La peligrosa infamia del bosque

Cuando los cinco amigos salieron del bar aquella noche, un destello irradió desde el cielo, pero nadie se percató de ello.
Más tarde, cuando el alba atacó las calles, los preocupados padres intercambiaron llamadas telefónicas y coincidieron en el edificio policial.
Durante varios días patrullas de vecinos rastrearon la zona, incluyendo el bosque que comienza a tan solo dos calles del bar.
El pueblo, alejado de las grandes ciudades, solía ser un paraje tranquilo y sin sobresaltos. La extraña desaparición de los jóvenes cambió todo ello.
Se emitieron comunicados a los pueblos cercanos e incluso a sitios distantes y acudieron con el correr de las semanas investigadores de jerarquía, ampliándose las zonas de búsqueda. Pero no se encontraron indicios.
No se había reportado pelea alguna ni tampoco ningún otro suceso de relevancia previo a la desaparición. Las familias y pobladores estaban consternados.
Todos los años para la fatídica fecha, comenzó el ritual de realizar una marcha en silencio, desde el bar hasta la plaza y de allí hasta los bosques lindantes. Una forma de expresar el dolor ante tan extraña realidad.

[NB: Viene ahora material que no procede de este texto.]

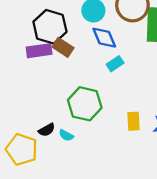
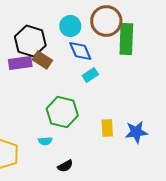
black semicircle: (47, 130) -> (65, 166), moved
cyan semicircle: (66, 135) -> (45, 141), turned -32

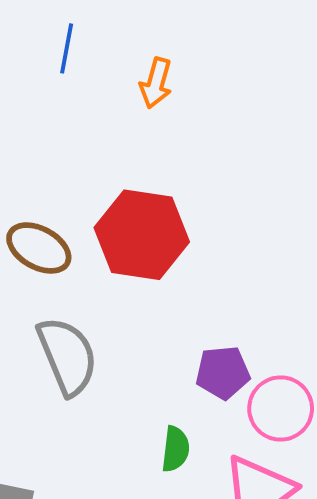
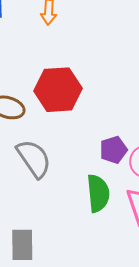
green semicircle: (175, 449) -> (98, 193), size x1.6

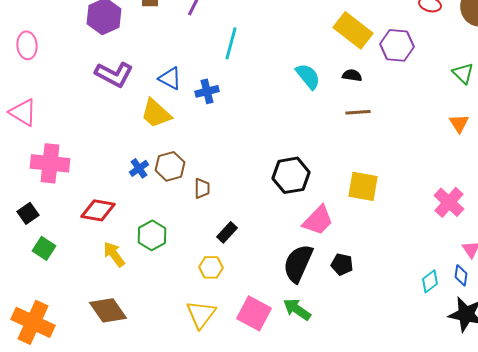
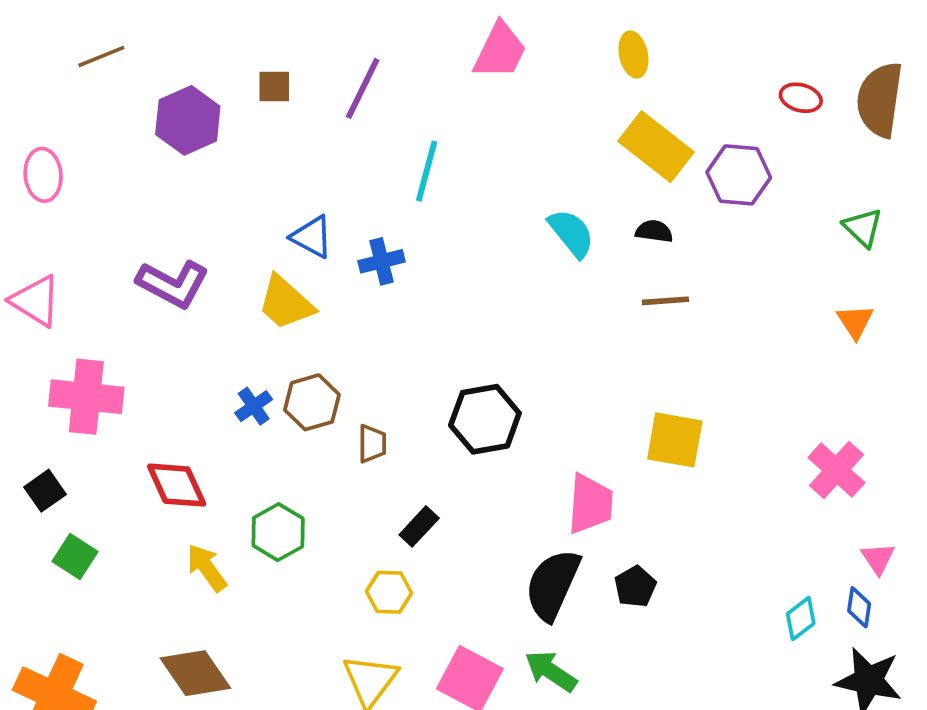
purple L-shape: (114, 74) -> (173, 284), moved
black hexagon: (291, 175) -> (485, 419), moved
red diamond: (98, 210) -> (177, 485), turned 56
pink trapezoid: (318, 220) -> (590, 504), turned -40
black pentagon: (342, 264) -> (635, 587), turned 30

Algunos chicos habían reportado haber escuchado el sonido de gritos provenientes desde el bosque días después de que desaparecieran, pero jamás se encontraron huellas que demostraran que se habían extraviado o perdido allí.
De todos modos, el sombrío lugar atrajo la imaginación y la conjetura de teorías jamás demostradas, de esas que con el tiempo se transforman en mitos o leyendas.
Cada año, además, la luz de los celulares y las velas encendidas que portan los vecinos en la marcha, provocan que desde la ruta lindante al bosque, sea vea un destello brillando entre los árboles.
Pero no es solo desde la ruta, lo es también desde el cielo. Muy lejos, a cientos de kilómetros, desde la cápsula espacial en la que están atrapados, los cinco amigos ven aquel fenómeno con lágrimas en los ojos, recordándose que si bien el mundo sigue girando, a ellos solo les espera quietud y eternidad. En el fondo de sus mentes, sienten que el bosque les sonríe.